## [THE TASK]
Please repeat the lines below exactly. Begin with the line containing "Locate an element on the screen. Image" and go on through the line containing "This screenshot has width=990, height=966.".

Stored data
· · · · · · ·
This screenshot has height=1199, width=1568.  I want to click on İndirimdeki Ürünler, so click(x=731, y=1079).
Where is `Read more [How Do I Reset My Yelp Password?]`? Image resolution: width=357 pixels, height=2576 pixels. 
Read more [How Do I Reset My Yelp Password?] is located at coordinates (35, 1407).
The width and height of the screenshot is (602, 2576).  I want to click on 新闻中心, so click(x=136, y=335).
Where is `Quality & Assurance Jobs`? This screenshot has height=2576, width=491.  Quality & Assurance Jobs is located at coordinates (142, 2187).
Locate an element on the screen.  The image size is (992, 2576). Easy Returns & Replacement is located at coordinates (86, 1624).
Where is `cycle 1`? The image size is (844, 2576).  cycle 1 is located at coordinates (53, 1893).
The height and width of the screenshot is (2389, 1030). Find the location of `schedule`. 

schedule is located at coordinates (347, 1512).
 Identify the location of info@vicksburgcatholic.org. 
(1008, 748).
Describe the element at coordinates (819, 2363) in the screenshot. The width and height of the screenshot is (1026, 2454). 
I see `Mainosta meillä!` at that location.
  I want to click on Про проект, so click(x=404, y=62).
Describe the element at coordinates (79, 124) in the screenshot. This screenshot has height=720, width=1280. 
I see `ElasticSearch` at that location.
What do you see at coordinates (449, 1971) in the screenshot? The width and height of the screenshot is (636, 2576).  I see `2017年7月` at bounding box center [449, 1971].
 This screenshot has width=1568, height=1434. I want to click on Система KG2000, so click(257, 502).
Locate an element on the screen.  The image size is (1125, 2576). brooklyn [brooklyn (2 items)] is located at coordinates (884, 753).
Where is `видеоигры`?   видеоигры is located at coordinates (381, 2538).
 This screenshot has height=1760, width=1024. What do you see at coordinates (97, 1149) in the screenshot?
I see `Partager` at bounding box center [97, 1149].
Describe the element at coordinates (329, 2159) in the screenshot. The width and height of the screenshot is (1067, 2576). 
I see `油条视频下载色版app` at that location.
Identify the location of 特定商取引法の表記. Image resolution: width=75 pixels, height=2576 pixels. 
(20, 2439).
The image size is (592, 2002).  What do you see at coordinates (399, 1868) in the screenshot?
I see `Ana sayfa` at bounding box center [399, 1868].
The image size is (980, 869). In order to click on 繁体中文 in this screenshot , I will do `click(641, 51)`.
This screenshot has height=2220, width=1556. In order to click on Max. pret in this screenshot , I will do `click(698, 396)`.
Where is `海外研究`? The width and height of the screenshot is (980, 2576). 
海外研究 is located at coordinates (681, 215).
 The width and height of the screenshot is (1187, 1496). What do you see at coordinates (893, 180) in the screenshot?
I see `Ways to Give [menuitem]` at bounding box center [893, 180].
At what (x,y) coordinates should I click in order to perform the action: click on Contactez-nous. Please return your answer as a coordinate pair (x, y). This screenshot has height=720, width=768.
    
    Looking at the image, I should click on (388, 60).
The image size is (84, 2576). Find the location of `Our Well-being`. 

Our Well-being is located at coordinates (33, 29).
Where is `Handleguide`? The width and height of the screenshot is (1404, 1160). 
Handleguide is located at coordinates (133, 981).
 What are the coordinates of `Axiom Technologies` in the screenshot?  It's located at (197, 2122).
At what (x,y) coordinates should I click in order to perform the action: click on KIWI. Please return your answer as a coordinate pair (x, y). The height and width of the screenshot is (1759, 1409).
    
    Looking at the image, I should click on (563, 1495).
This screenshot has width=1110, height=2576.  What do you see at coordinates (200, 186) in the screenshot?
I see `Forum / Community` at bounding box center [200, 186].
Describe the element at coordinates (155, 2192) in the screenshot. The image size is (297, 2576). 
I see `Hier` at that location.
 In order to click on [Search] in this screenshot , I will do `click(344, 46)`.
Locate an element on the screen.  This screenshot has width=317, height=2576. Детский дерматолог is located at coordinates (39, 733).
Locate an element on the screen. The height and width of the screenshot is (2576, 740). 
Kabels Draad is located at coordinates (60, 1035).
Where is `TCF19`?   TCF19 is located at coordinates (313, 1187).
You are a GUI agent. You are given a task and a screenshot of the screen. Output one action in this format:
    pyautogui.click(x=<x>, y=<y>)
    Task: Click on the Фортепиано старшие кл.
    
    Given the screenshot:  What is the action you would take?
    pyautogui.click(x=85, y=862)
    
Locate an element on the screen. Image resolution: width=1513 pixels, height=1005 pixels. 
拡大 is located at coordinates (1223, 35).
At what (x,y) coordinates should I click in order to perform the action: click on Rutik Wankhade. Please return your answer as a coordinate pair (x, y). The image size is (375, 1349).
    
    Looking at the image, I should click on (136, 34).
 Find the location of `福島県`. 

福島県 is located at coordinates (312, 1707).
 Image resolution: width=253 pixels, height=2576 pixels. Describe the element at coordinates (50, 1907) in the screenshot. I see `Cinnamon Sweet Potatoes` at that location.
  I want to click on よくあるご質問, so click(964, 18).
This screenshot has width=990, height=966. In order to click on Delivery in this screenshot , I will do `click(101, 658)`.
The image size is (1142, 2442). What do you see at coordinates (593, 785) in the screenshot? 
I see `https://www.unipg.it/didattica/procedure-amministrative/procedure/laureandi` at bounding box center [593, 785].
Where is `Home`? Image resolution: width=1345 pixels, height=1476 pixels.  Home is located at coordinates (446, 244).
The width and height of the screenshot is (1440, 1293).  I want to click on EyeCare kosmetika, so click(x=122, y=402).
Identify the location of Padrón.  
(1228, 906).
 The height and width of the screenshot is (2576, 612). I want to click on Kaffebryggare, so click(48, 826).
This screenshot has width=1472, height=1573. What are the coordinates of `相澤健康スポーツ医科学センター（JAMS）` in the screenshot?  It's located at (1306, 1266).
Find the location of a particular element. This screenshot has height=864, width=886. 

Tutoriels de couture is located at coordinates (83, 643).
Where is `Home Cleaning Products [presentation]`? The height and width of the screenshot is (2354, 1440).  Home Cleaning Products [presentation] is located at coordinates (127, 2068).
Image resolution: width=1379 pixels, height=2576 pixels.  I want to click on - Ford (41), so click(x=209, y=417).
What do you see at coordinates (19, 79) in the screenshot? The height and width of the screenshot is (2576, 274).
· · · · · · ·
## [EXPECTED OUTPUT]
Locate an element on the screen. Image resolution: width=1513 pixels, height=1005 pixels. 
拡大 is located at coordinates (1223, 35).
At what (x,y) coordinates should I click in order to perform the action: click on Rutik Wankhade. Please return your answer as a coordinate pair (x, y). The image size is (375, 1349).
    
    Looking at the image, I should click on (136, 34).
 Find the location of `福島県`. 

福島県 is located at coordinates (312, 1707).
 Image resolution: width=253 pixels, height=2576 pixels. Describe the element at coordinates (50, 1907) in the screenshot. I see `Cinnamon Sweet Potatoes` at that location.
  I want to click on よくあるご質問, so click(964, 18).
This screenshot has width=990, height=966. In order to click on Delivery in this screenshot , I will do `click(101, 658)`.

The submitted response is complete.